I suspect that Congress gave its approval to this nefarious adventure in the hope that Bush-Cheney-Addington would busy themselves until the Bush presidency finally limps back to the ranch, without a major military assault on Iran. George has the country unilaterally under that threat and by country I mean America and not Iran.
The article, quoting unidentified administration officials, said the primary objectives of the covert activity included gathering intelligence on Iran's nuclear program as well as assisting Iranian opposition groups in their bid to undermine the current regime. Among the opposition groups allegedly receiving cash and other assistance are ethnic Balochi dissidents in southern Iraq as well as established resistance groups such the Mujaheddin-e Khalq.
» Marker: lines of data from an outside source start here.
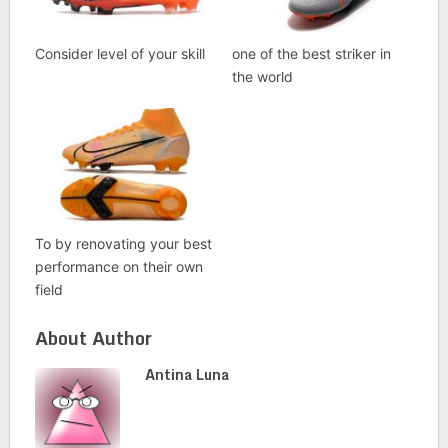
Consider level of your skill
one of the best striker in
the world
To by renovating your best
performance on their own
field
About Author
Antina Luna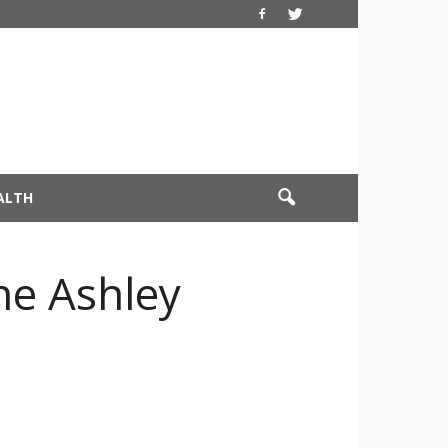
ALTH
he Ashley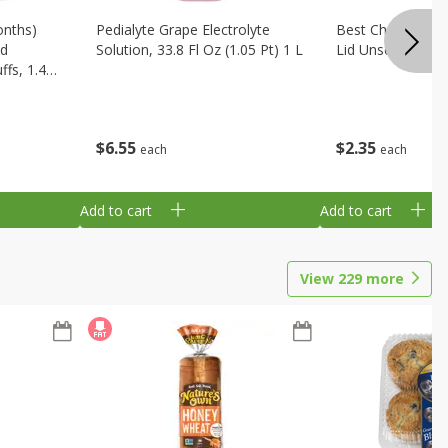
onths)
Pedialyte Grape Electrolyte
Best Choice Bab
ld
Solution, 33.8 Fl Oz (1.05 Pt) 1 L
Lid Unscented, 7
fs, 1.48
$
6
55
$
2
35
each
each
Add to cart
Add to cart
View
229
more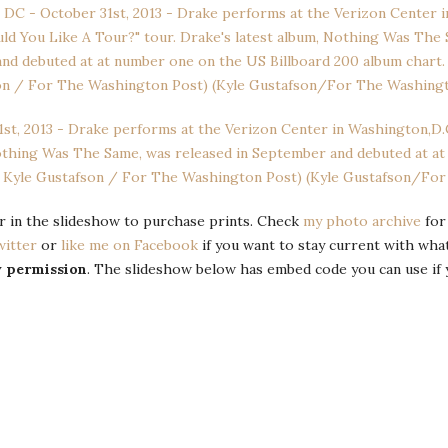
 or in the slideshow to purchase prints. Check
my photo archive
for
witter
or
like me on Facebook
if you want to stay current with wha
y permission
. The slideshow below has embed code you can use if 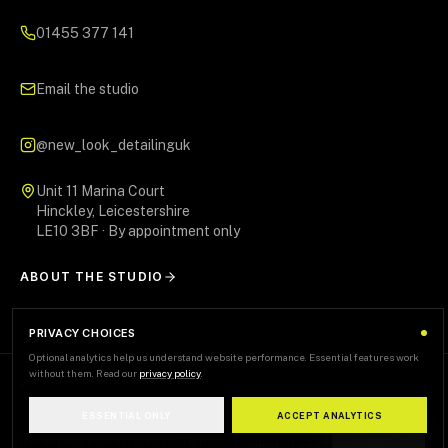
01455 377 141
Email the studio
@new_look_detailinguk
Unit 11 Marina Court
Hinckley, Leicestershire
LE10 3BF · By appointment only
ABOUT THE STUDIO
PRIVACY CHOICES
Optional analytics help us understand website performance. Essential features work
without them. Read our
privacy policy
.
AREAS WE SERVE
+
ESSENTIAL ONLY
ACCEPT ANALYTICS
Recent Work
Careers
Privacy
Terms
Sitemap
Staff Login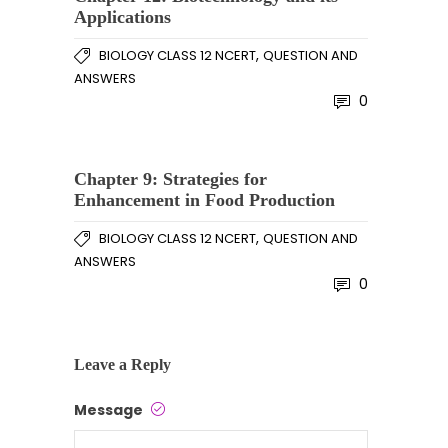
Applications
,
BIOLOGY CLASS 12 NCERT
QUESTION AND
ANSWERS
0
Chapter 9: Strategies for
Enhancement in Food Production
,
BIOLOGY CLASS 12 NCERT
QUESTION AND
ANSWERS
0
Leave a Reply
Message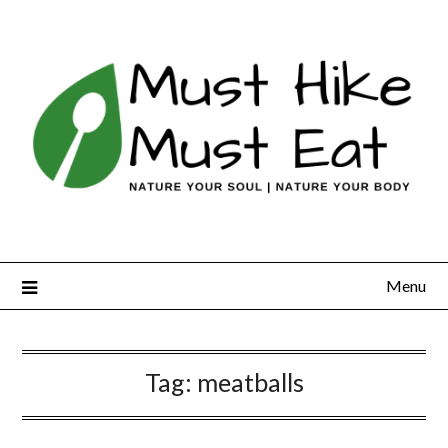
Skip
to
content
Menu
Tag:
meatballs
That ought to result in the wholesale roundup of Balochi dissidents. Take that, you friends of America!! Balochistan, for those of you who may have missed that particular lesson in geography, is a province within Pakistan that overlaps ethnically into a portion of Iran. So, assisting Balochi dissidents has three advantages
  • further damaging an already strained relationship with Pakistan
  • putting those 'we help' under the spotlight, so Iran can conduct sweeps and throw all our buddies in prison
  • providing fuel for the 'American infidel treachery' label Iranian President Ahmadinejad likes to pin on an otherwise popular America
As for the People's Mujahedin of Iran, they are indeed enemies of the current Iranian regime, but they're a mixed-bag at best. These guys were formed as an armed struggle against the Shah of Iran, capitalism, and Western imperialism. Ah yes, the clean-hands guys (those who still have both hands), now devoted to a democratic, secular and coalition government in Iran. When was the last time you heard of an Islamic fundamentalist organization claiming to be pro-West and pleading for funds and weaponry? Does Osama bin Laden in Afghanistan ring a bell? Wasn't he in the thick of things as an American ally-supported by Charlie Wilson's clandestine CIA funding when we armed all these tribes to throw out the Russians? So now we're making another move, as stupid, transparent and damaging as the Iran Contra affair (for which a whole bunch of Reagan politicos went to prison) in order to take the largest democracy in the Middle East--a country that has wide American support among the youth that dominate the populace--and throw gasoline all over it in the hope that the conflaration will singe some leaders we don't like. Is it worth it if we can only escape a Bush attack on Iran? Maybe, but once a country submits to extortion by its own administration, it's the finest and most accurate definition of 'slippery-slopes' I can imagine.